- Supplied data
────────────────

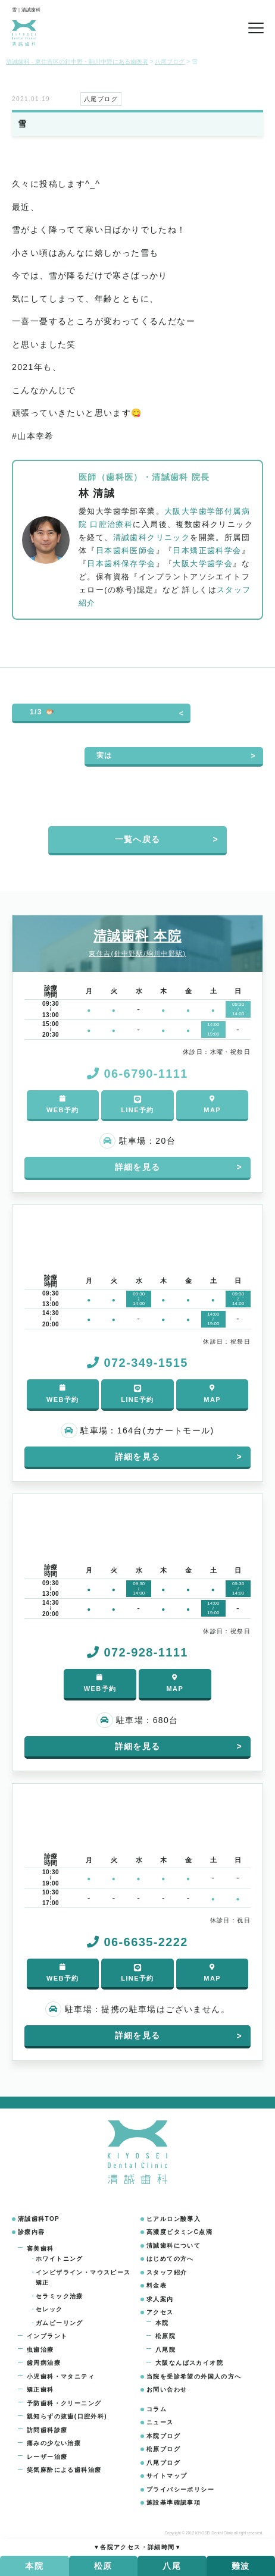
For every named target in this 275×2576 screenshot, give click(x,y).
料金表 (156, 2285)
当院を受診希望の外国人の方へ (194, 2376)
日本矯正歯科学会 (207, 551)
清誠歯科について (173, 2245)
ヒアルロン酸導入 (173, 2219)
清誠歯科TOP (39, 2219)
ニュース (160, 2422)
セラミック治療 (59, 2296)
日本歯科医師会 (126, 551)
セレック (49, 2309)
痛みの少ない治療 (54, 2443)
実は (104, 755)
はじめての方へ (170, 2258)
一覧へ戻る (138, 839)
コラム (156, 2409)
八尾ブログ (163, 2462)
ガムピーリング (59, 2323)
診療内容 (31, 2232)
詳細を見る (138, 1167)
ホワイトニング (59, 2258)
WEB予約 (62, 1104)
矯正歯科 (40, 2389)
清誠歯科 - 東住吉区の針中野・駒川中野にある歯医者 (77, 61)
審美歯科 (40, 2248)
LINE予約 (137, 1104)
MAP (212, 1104)
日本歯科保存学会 (121, 564)
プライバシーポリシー (180, 2489)
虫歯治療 (40, 2349)
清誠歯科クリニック (151, 538)
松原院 (165, 2336)
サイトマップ (166, 2476)
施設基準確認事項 (173, 2502)
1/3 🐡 (42, 712)
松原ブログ (163, 2449)
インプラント (47, 2336)
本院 (162, 2323)
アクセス (160, 2312)
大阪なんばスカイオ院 (189, 2362)
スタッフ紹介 (166, 2272)
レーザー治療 (47, 2456)
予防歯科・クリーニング (64, 2403)
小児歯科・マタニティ (61, 2376)
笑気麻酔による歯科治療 (64, 2470)
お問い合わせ (166, 2389)
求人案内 (160, 2299)
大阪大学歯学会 (203, 564)
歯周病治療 (44, 2362)
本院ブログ (163, 2436)
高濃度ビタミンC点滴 (179, 2232)
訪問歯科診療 (47, 2430)
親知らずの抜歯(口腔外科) (67, 2416)
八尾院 (165, 2349)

────────────────

- Task requirements
Repeat the records above exactly, without pictures.

- Problem solution
For every named target in this 275×2576 screenshot, give click(x,y).
料金表 (156, 2285)
当院を受診希望の外国人の方へ (194, 2376)
日本矯正歯科学会 (207, 551)
清誠歯科について (173, 2245)
ヒアルロン酸導入 (173, 2219)
清誠歯科TOP (39, 2219)
ニュース (160, 2422)
セラミック治療 (59, 2296)
日本歯科医師会 (126, 551)
セレック (49, 2309)
痛みの少ない治療 (54, 2443)
実は (104, 755)
はじめての方へ (170, 2258)
一覧へ戻る (138, 839)
コラム (156, 2409)
八尾ブログ (163, 2462)
ガムピーリング (59, 2323)
診療内容 (31, 2232)
詳細を見る (138, 1167)
ホワイトニング (59, 2258)
WEB予約 (62, 1104)
矯正歯科 (40, 2389)
清誠歯科 - 東住吉区の針中野・駒川中野にある歯医者 (77, 61)
審美歯科 (40, 2248)
LINE予約 (137, 1104)
MAP (212, 1104)
日本歯科保存学会 (121, 564)
プライバシーポリシー (180, 2489)
虫歯治療 (40, 2349)
清誠歯科クリニック (151, 538)
松原院 (165, 2336)
サイトマップ (166, 2476)
施設基準確認事項 (173, 2502)
1/3 🐡 (42, 712)
松原ブログ (163, 2449)
インプラント (47, 2336)
本院 (162, 2323)
アクセス (160, 2312)
大阪なんばスカイオ院 (189, 2362)
スタッフ紹介 (166, 2272)
レーザー治療 (47, 2456)
予防歯科・クリーニング (64, 2403)
小児歯科・マタニティ (61, 2376)
笑気麻酔による歯科治療 (64, 2470)
お問い合わせ (166, 2389)
求人案内 (160, 2299)
大阪大学歯学会 (203, 564)
歯周病治療 (44, 2362)
本院ブログ (163, 2436)
高濃度ビタミンC点滴 (179, 2232)
訪問歯科診療 (47, 2430)
親知らずの抜歯(口腔外科) (67, 2416)
八尾院 (165, 2349)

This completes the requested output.